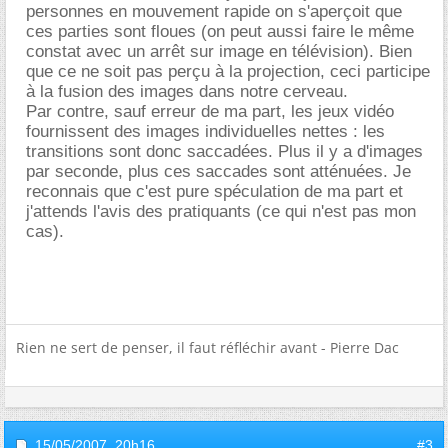
personnes en mouvement rapide on s'aperçoit que
ces parties sont floues (on peut aussi faire le même
constat avec un arrêt sur image en télévision). Bien
que ce ne soit pas perçu à la projection, ceci participe
à la fusion des images dans notre cerveau.
Par contre, sauf erreur de ma part, les jeux vidéo
fournissent des images individuelles nettes : les
transitions sont donc saccadées. Plus il y a d'images
par seconde, plus ces saccades sont atténuées. Je
reconnais que c'est pure spéculation de ma part et
j'attends l'avis des pratiquants (ce qui n'est pas mon
cas).
Rien ne sert de penser, il faut réfléchir avant - Pierre Dac
15/05/2007,
20h16
#3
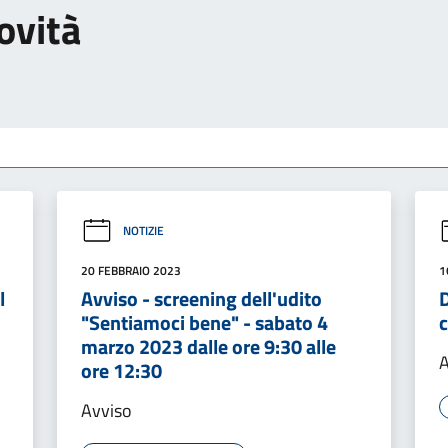
ovità
NOTIZIE
20 FEBBRAIO 2023
1
l
Avviso - screening dell'udito
D
"Sentiamoci bene" - sabato 4
marzo 2023 dalle ore 9:30 alle
A
ore 12:30
Avviso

▸ **Task description**
The entire listing above, word for word and without pictures, is what should be output.

▸ **Finished exercise**
personnes en mouvement rapide on s'aperçoit que
ces parties sont floues (on peut aussi faire le même
constat avec un arrêt sur image en télévision). Bien
que ce ne soit pas perçu à la projection, ceci participe
à la fusion des images dans notre cerveau.
Par contre, sauf erreur de ma part, les jeux vidéo
fournissent des images individuelles nettes : les
transitions sont donc saccadées. Plus il y a d'images
par seconde, plus ces saccades sont atténuées. Je
reconnais que c'est pure spéculation de ma part et
j'attends l'avis des pratiquants (ce qui n'est pas mon
cas).
Rien ne sert de penser, il faut réfléchir avant - Pierre Dac
15/05/2007,
20h16
#3
ovità
NOTIZIE
20 FEBBRAIO 2023
1
l
Avviso - screening dell'udito
D
"Sentiamoci bene" - sabato 4
marzo 2023 dalle ore 9:30 alle
A
ore 12:30
Avviso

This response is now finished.